Search the entries below for "plus", and copy each line where it appears.

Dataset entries
= Beginning of Section =
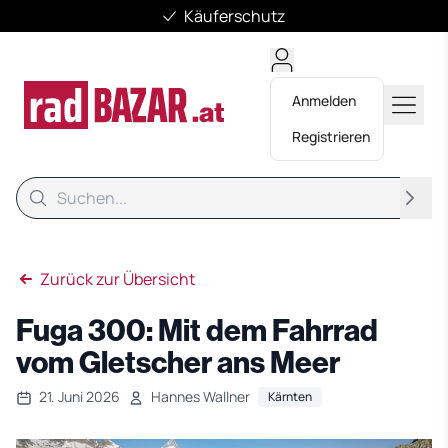
Käuferschutz
Anmelden
Registrieren
Suche
Suche
Zurück zur Übersicht
Fuga 300: Mit dem Fahrrad
vom Gletscher ans Meer
21. Juni 2026
Hannes Wallner
Kärnten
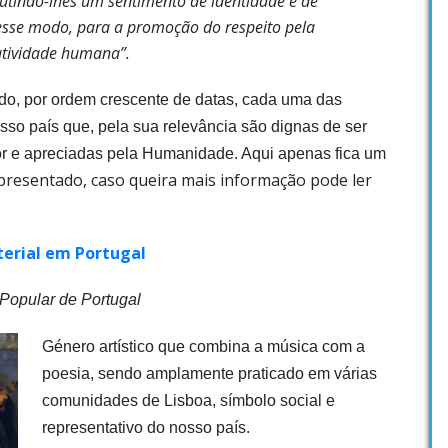
ncutindo-lhes um sentimento de identidade e de
desse modo, para a promoção do respeito pela
iatividade humana”.
do, por ordem crescente de datas, cada uma das
sso país que, pela sua relevância são dignas de ser
or e apreciadas pela Humanidade. Aqui apenas fica um
presentado, caso queira mais informação pode ler
terial em Portugal
Popular de Portugal
Género artístico que combina a música com a
poesia, sendo amplamente praticado em várias
comunidades de Lisboa, símbolo social e
representativo do nosso país.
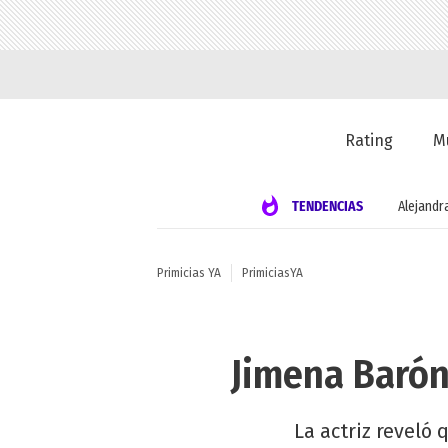
Rating
M
TENDENCIAS
Alejandr
Primicias YA
PrimiciasYA
Jimena Barón
La actriz reveló 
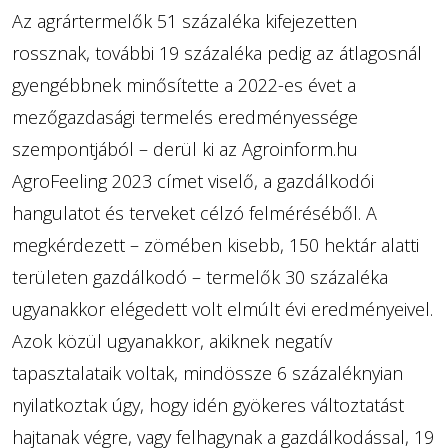
Az agrártermelők 51 százaléka kifejezetten
rossznak, további 19 százaléka pedig az átlagosnál
gyengébbnek minősítette a 2022-es évet a
mezőgazdasági termelés eredményessége
szempontjából – derül ki az Agroinform.hu
AgroFeeling 2023 címet viselő, a gazdálkodói
hangulatot és terveket célzó felméréséből. A
megkérdezett – zömében kisebb, 150 hektár alatti
területen gazdálkodó – termelők 30 százaléka
ugyanakkor elégedett volt elmúlt évi eredményeivel.
Azok közül ugyanakkor, akiknek negatív
tapasztalataik voltak, mindössze 6 százaléknyian
nyilatkoztak úgy, hogy idén gyökeres változtatást
hajtanak végre, vagy felhagynak a gazdálkodással, 19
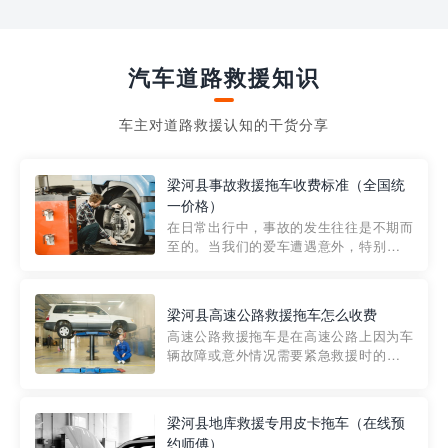
汽车道路救援知识
车主对道路救援认知的干货分享
梁河县事故救援拖车收费标准（全国统
一价格）
在日常出行中，事故的发生往往是不期而
至的。当我们的爱车遭遇意外，特别是在
市区内，救援拖车的服务就显得尤为重
要。然而，许多车主在选择拖车服务时，
对收费标准并不十分了解。穿越者救援详
梁河县高速公路救援拖车怎么收费
细解析一下市区事故救援拖车的收费标
高速公路救援拖车是在高速公路上因为车
准，以及在选用拖车服务时应注...
辆故障或意外情况需要紧急救援时的必备
工具。然而，对于许多司机来说，拖车的
收费一直是一个困扰。那么，高速公路救
援拖车究竟怎么收费呢? 一般来说，高速公
梁河县地库救援专用皮卡拖车（在线预
路救援拖车的收费标准是由当地交通管理
约师傅）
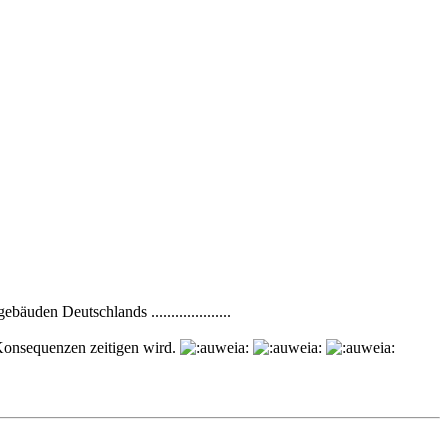
uden Deutschlands ....................
e Konsequenzen zeitigen wird.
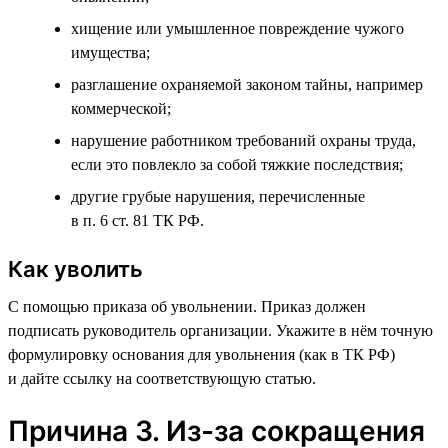
хищение или умышленное повреждение чужого
имущества;
разглашение охраняемой законом тайны, например
коммерческой;
нарушение работником требований охраны труда,
если это повлекло за собой тяжкие последствия;
другие грубые нарушения, перечисленные
в п. 6 ст. 81 ТК РФ.
Как уволить
С помощью приказа об увольнении. Приказ должен
подписать руководитель организации. Укажите в нём точную
формулировку основания для увольнения (как в ТК РФ)
и дайте ссылку на соответствующую статью.
Причина 3. Из-за сокращения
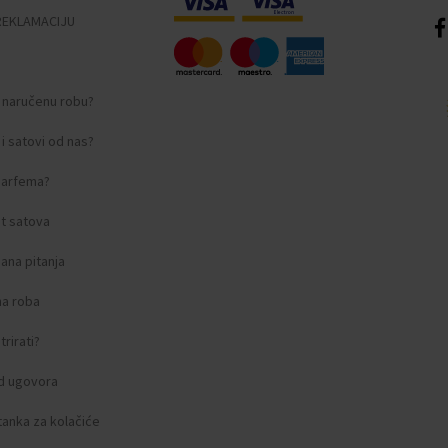
REKLAMACIJU
i naručenu robu?
i satovi od nas?
 parfema?
t satova
ana pitanja
na roba
rirati?
d ugovora
tanka za kolačiće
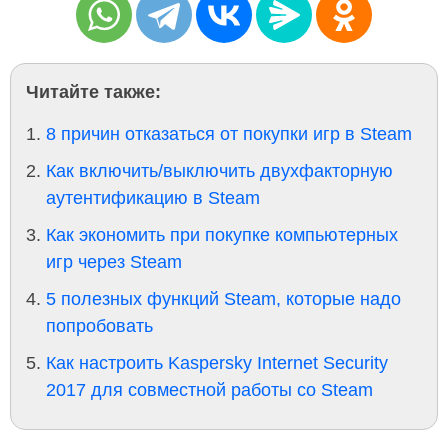
Читайте также:
8 причин отказаться от покупки игр в Steam
Как включить/выключить двухфакторную
аутентификацию в Steam
Как экономить при покупке компьютерных
игр через Steam
5 полезных функций Steam, которые надо
попробовать
Как настроить Kaspersky Internet Security
2017 для совместной работы со Steam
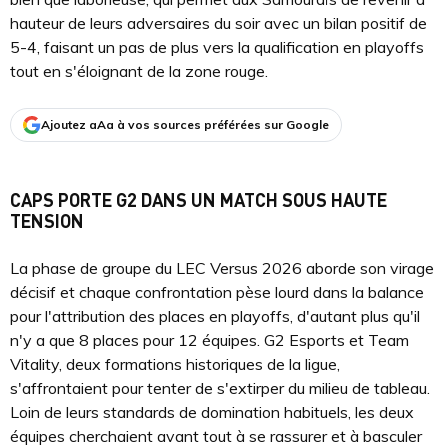
hauteur de leurs adversaires du soir avec un bilan positif de
5-4, faisant un pas de plus vers la qualification en playoffs
tout en s'éloignant de la zone rouge.
Ajoutez aAa à vos sources préférées sur Google
CAPS PORTE G2 DANS UN MATCH SOUS HAUTE
TENSION
La phase de groupe du LEC Versus 2026 aborde son virage
décisif et chaque confrontation pèse lourd dans la balance
pour l'attribution des places en playoffs, d'autant plus qu'il
n'y a que 8 places pour 12 équipes. G2 Esports et Team
Vitality, deux formations historiques de la ligue,
s'affrontaient pour tenter de s'extirper du milieu de tableau.
Loin de leurs standards de domination habituels, les deux
équipes cherchaient avant tout à se rassurer et à basculer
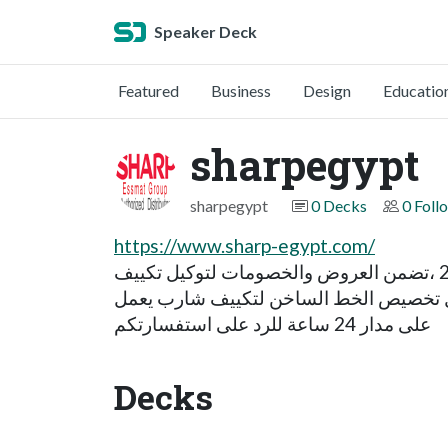
Speaker Deck
Featured
Business
Design
Educatio
sharpegypt
sharpegypt
0 Decks
0 Foll
https://www.sharp-egypt.com/
أفضل وكيل لأجهزة شارب فى مصر ، نقدم مجموعة من أفضل اسعار تكييف شارب التنافسية لعام 2021 ،تضمن العروض والخصومات لتوكيل تكييف
بعد البيع من خلال تخصيص الخط الساخن لتكييف شارب يعمل
على مدار 24 ساعة للرد على استفسارتكم
Decks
= End of Section =
EXERCISE RESPONSE -
5-4, faisant un pas de plus vers la qualification en playoffs
pour l'attribution des places en playoffs, d'autant plus qu'il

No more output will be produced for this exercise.